State Route 610 begins at the intersection of Las Vegas Boulevard North (SR 604) and Lamb Boulevard in the unincorporated township of Sunrise Manor. From there, it follows Lamb Boulevard northward, passing through mostly residential neighborhoods. The route eventually enters the city of North Las Vegas and passes by some industrial businesses. The SR 610 designation ends at the Lamb Boulevard interchange with Interstate 15 (I-15) and U.S. Route 93 (US 93).

==History==
By 1968, the I-15 under construction in Nevada had a terminus at the Lamb Boulevard interchange. Freeway traffic to the north of Las Vegas transitioned from the Interstate to the old highways on Las Vegas Boulevard (U.S. Routes 91 and 93) by way of Lamb Boulevard. The Interstate access along Lamb Boulevard was no longer a major through movement by 1972, as I-15 was completed further south into the urban core of Las Vegas by that time.

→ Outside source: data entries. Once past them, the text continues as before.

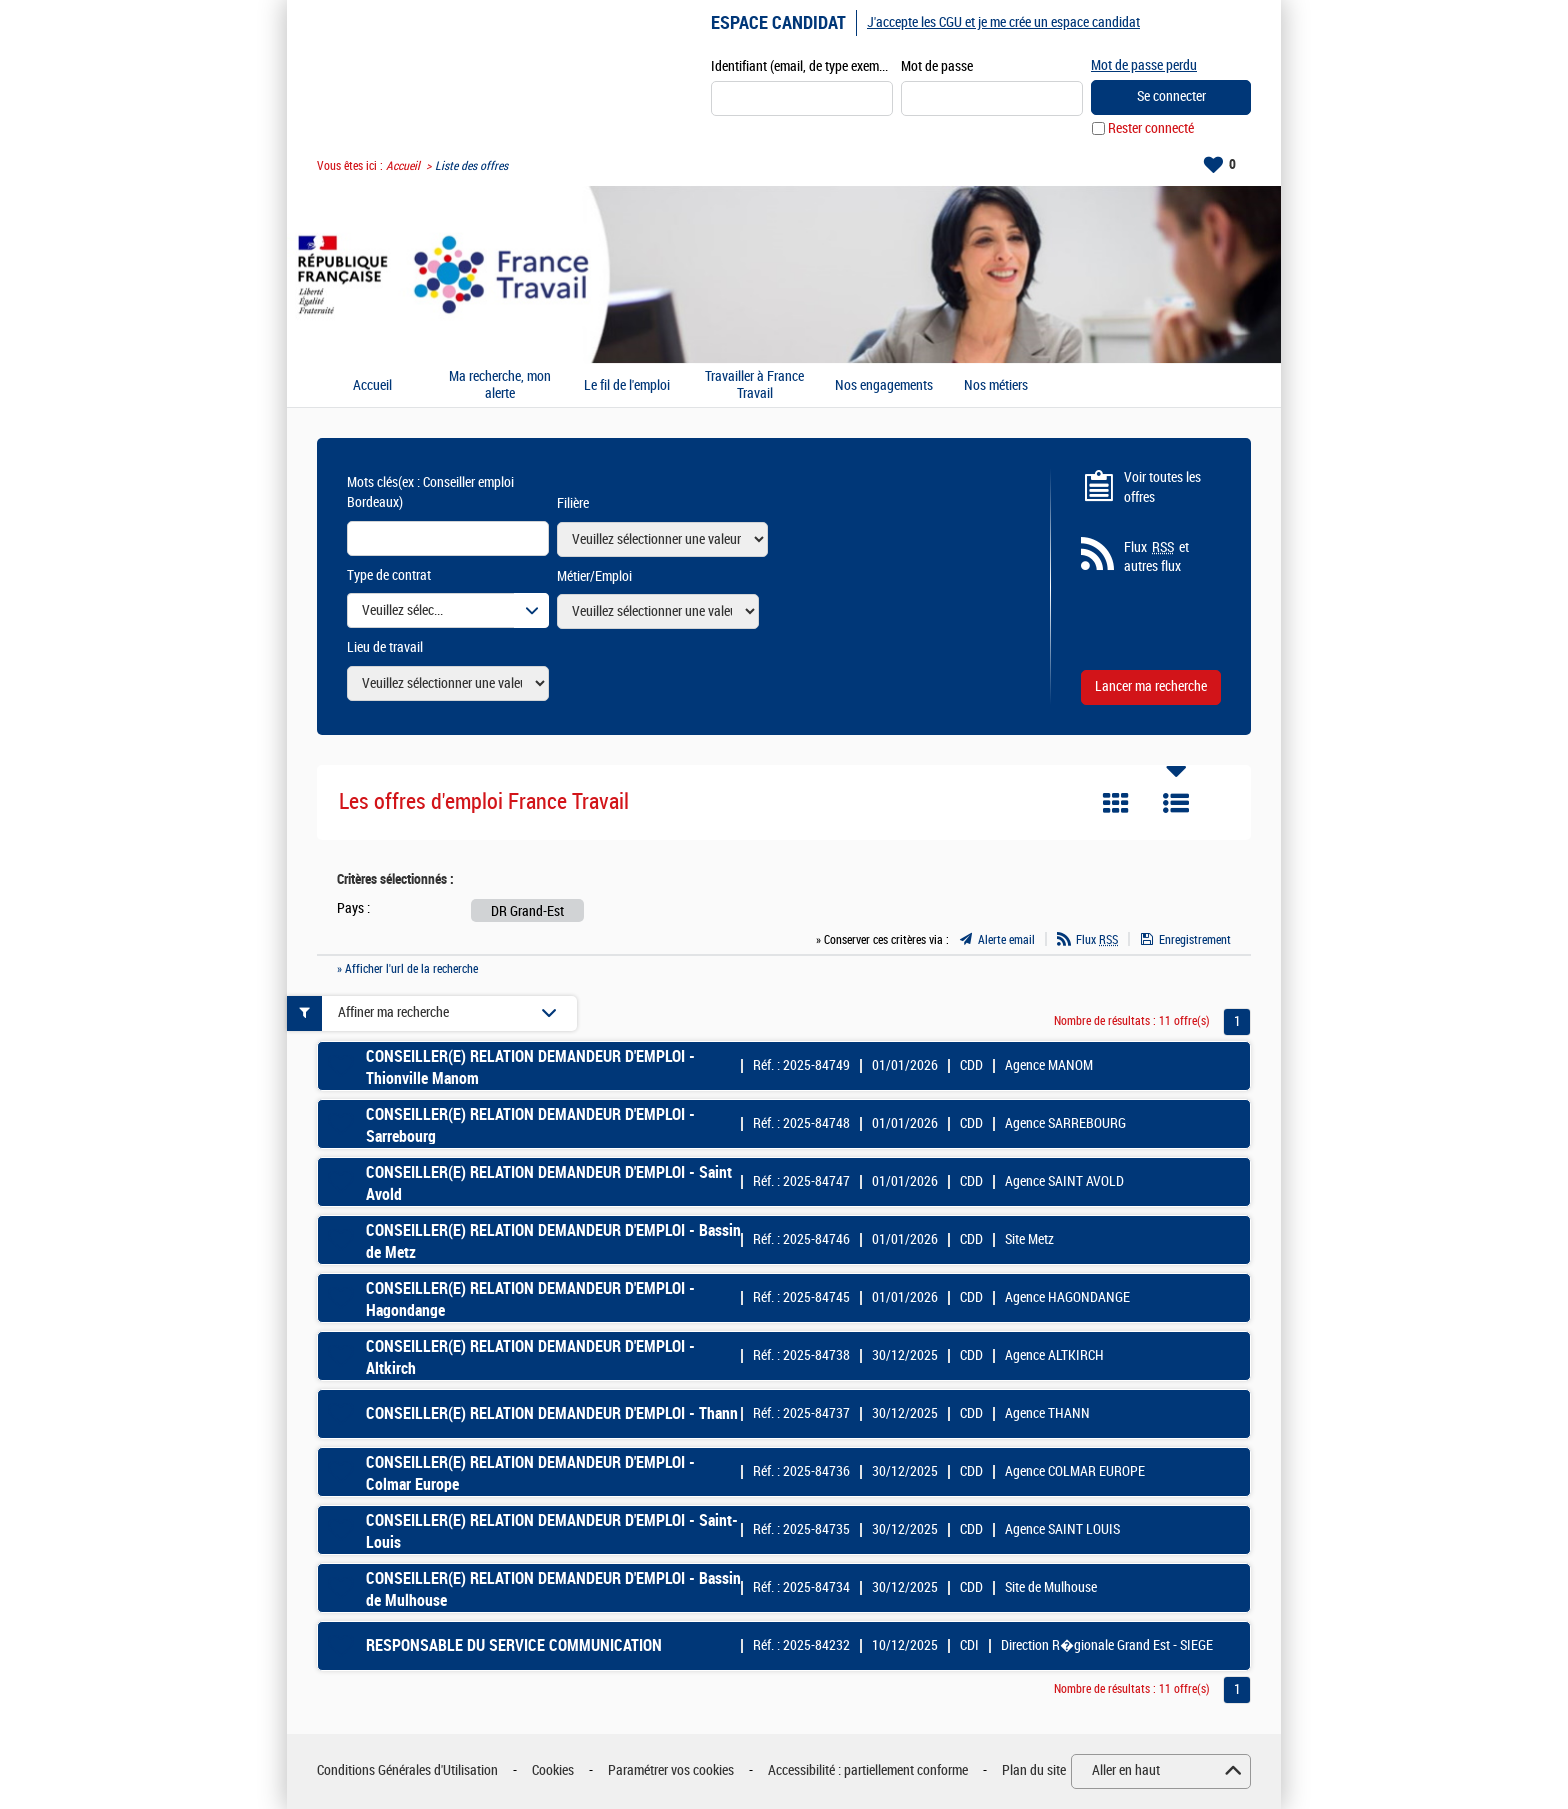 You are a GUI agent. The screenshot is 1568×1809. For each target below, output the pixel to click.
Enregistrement (1195, 940)
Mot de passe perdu (1144, 65)
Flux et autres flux (1156, 557)
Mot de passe (937, 66)
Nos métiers (996, 386)
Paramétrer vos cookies (671, 1770)
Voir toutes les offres (1162, 487)
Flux (1097, 940)
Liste (1176, 803)
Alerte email (1006, 940)
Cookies (553, 1770)
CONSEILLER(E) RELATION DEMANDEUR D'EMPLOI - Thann (552, 1413)
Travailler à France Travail (754, 385)
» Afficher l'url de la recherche (407, 969)
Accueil (403, 166)
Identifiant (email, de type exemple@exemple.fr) (802, 66)
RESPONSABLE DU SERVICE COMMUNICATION (514, 1645)
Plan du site (1034, 1770)
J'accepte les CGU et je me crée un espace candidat (1003, 22)
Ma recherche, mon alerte (500, 385)
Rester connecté (1151, 128)
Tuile (1116, 803)
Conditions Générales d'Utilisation (407, 1770)
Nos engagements (884, 386)
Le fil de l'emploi (627, 386)
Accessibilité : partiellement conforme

SR 610 was established in the 1976 renumbering of Nevada's state highways. The route was designated on July 1, 1976.

==Major intersections==

| Location | mi | km | Destinations | Notes |
| Sunrise Manor | 0.000 | 0.000 | SR 604 (Las Vegas Boulevard) | Southern terminus; former US 91/US 93 |
| North Las Vegas–Sunrise Manor line |  |  | SR 573 (Craig Road) |  |
| North Las Vegas | 2.370 | 3.814 | I-15 / US 93 (Las Vegas Freeway) – Los Angeles, Ely, Salt Lake City | Interchange; northern terminus; I-15 exit 50 |
1.000 mi = 1.609 km; 1.000 km = 0.621 mi

==Public transport==
RTC Transit Route 203 functions on this road.